Роман самым непочтительным образом оспаривал тысячелетние предрассудки (о природе человека и человеческих отношений (в частности в отношениях мужчины и женщины), был проникнут нескрываемым презрением к прошлому и великим энтузиазмом к будущему, был пронизан бодростью, оптимизмом, доверием к силе человеческого разума, рисовал идеал социалистического устройства общества, намечал тип «нового человека» — революционера. На вопрос «Что делать?» роман отвечал: строить свою жизнь так, чтобы она способствовала победе социализма. Царство социализма светло и прекрасно. «Любите его, стремитесь к нему, работайте для него, приближайте его, переносите из него в настоящее, сколько можете перенести: настолько будет светла и добра, богата радостью и наслаждением ваша жизнь, насколько вы сумеете переносить в нее из будущего. Стремитесь к нему, работайте для него, приближайте его, переносите из него в настоящее все, что можете перенести» («Что делать?», гл. IV, §XVI, отдел 11){148}.

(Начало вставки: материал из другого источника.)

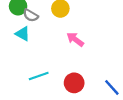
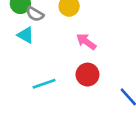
red circle: (74, 83) -> (87, 75), moved

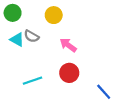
gray semicircle: (35, 14) -> (31, 36), moved

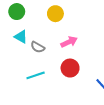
gray semicircle: (31, 36) -> (38, 47), moved
pink arrow: (68, 45) -> (69, 42), turned 119

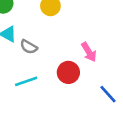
pink arrow: (69, 42) -> (89, 52), moved, turned 84

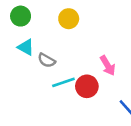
cyan line: (26, 81) -> (63, 82), moved

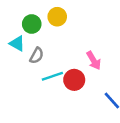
green circle: (21, 16) -> (32, 24), moved
gray semicircle: (47, 60) -> (37, 56), turned -91

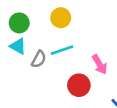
green circle: (32, 24) -> (19, 23), moved
cyan line: (52, 76) -> (62, 50), moved

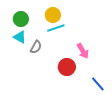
cyan line: (62, 50) -> (56, 28), moved

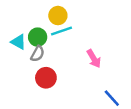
green circle: (21, 19) -> (38, 37), moved
red circle: (67, 67) -> (46, 78), moved

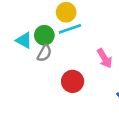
red circle: (46, 78) -> (73, 81), moved

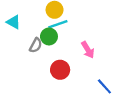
green circle: (44, 35) -> (49, 36), moved
cyan triangle: (24, 40) -> (13, 22), moved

Этот голос из Петропавловской крепости потряс молодую Россию.
Трудно передать впечатление, которое произвело «Что делать?» при своем появлении, и достаточно рельефно описать роль, сыгранную этим романом в истории ряда поколений русской революции. Плеханов, принадлежавший к поколению, воспитавшемуся под непосредственным впечатлением этой книги, был прав, когда в год смерти Чернышевского писал: «С тех пор как завелись типографские станки в России и вплоть до нашего времени, ни одно печатное произведение не имело в России такого успеха, как «Что делать?»{149}.

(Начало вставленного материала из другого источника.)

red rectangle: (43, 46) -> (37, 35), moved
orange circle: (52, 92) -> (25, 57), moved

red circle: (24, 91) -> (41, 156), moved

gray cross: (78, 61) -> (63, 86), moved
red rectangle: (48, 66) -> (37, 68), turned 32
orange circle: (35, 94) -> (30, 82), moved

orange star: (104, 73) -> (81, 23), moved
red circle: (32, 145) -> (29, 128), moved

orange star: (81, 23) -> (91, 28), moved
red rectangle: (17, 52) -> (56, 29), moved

Этот необычный, выпадающий и по форме, и по содержанию из всякого художественного канона «рассказ о новых людях» стал подлинным историческим событием крупнейшего масштаба и, вместе с тем, страницей личной биографии тысяч и тысяч людей, в которых воплотилось будущее великой страны.
Он довершил, раз навсегда зафиксировал, с великолепной и неслыханной в истории литературы точностью, четкостью и решительностью, окончательный, бесповоротный разрыв между новой и старой Россией, вонзил нож в самый центр барской, дворянской культуры и трижды повернул его в нанесенной ране, от которой она никогда уже не оправилась. Оттого-то и взвилась так эта дворянская Русь и против автора, и против его героев, и против его рассказа об этих новых людях. Трудно оторваться от этого зрелища, в котором разум революционера, запертого в крепостной каземат, торжествует великую победу над извивающейся в судорогах бессилия и злобы «культурой» рабовладельцев.